● What the task asks:
Check every line of the material below for the string "cách", and return the ones that have it.

● Data segment:
┄┄┄┄┄┄┄┄┄┄
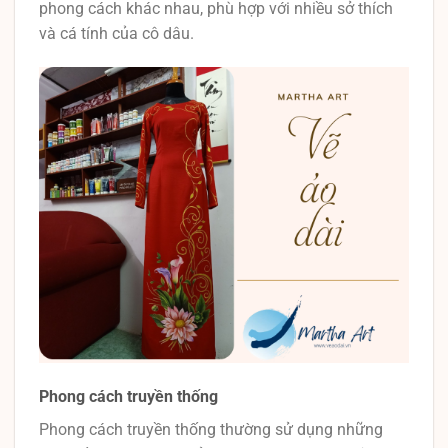
phong cách khác nhau, phù hợp với nhiều sở thích
và cá tính của cô dâu.
Phong cách truyền thống
Phong cách truyền thống thường sử dụng những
┄┄┄┄┄┄┄┄┄┄
● Solution:
phong cách khác nhau, phù hợp với nhiều sở thích
Phong cách truyền thống
Phong cách truyền thống thường sử dụng những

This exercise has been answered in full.